Nous allâmes voir cette grotte. C’était loin, très loin. Nous descendîmes et pénétrâmes avec mille précautions, et à quatre pattes comme des chats. Nous fîmes ainsi un chemin qui me parut interminable. Enfin le guide nous dit : « C’est ici. »

Nous pouvions nous dresser, la grotte était plus élevée. Je ne voyais rien. J’entendis le « crac » d’une allumette, et le guide alluma une petite lanterne. Je distinguai en face de moi, presque à mes pieds, un bassin naturel assez creux. « Vous voyez, dit flegmatiquement le guide, voilà le bassin. Mais dans ce moment-ci, il n’y a ni eau ni poissons ; il faut revenir dans trois mois. »

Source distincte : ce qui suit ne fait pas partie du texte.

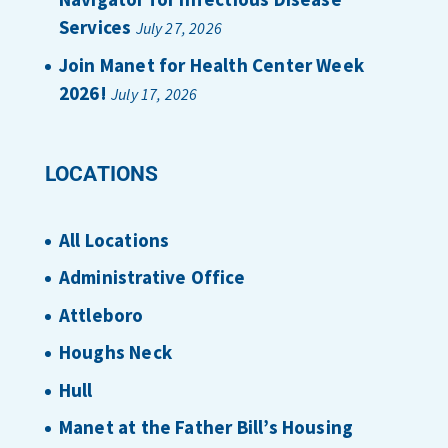
Services
July 27, 2026
Join Manet for Health Center Week
2026!
July 17, 2026
LOCATIONS
All Locations
Administrative Office
Attleboro
Houghs Neck
Hull
Manet at the Father Bill’s Housing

Jarrett fit une grimace si effroyable, que le fou rire me prit, mais le rire qui touche à la folie : je hoquetais, je pleurais, j’étouffais. Je descendis dans le bassin pour chercher une épave, une petite arête de poisson mort, un petit quelque chose... il n’y avait rien, rien... rien...

Il fallut nous en retourner à quatre pattes. Je fis passer Jarrett devant moi ; et la vue de ce gros dos fourré, grognant, jurant, et marchant sur les mains et les pieds, me donnait une telle joie que je ne regrettai plus rien. Je donnai dix dollars à notre guide pour son inénarrable surprise.

Nous rentrons à l’hôtel et on me dit qu’il y a là un bijoutier qui m’attend depuis deux heures. « Un bijoutier ?... Mais je n’ai aucune intention d’acheter des bijoux, j’en ai trop ! » Mais Jarrett fait un signe de l’œil à Abbey qui se trouve là, et nous entrons.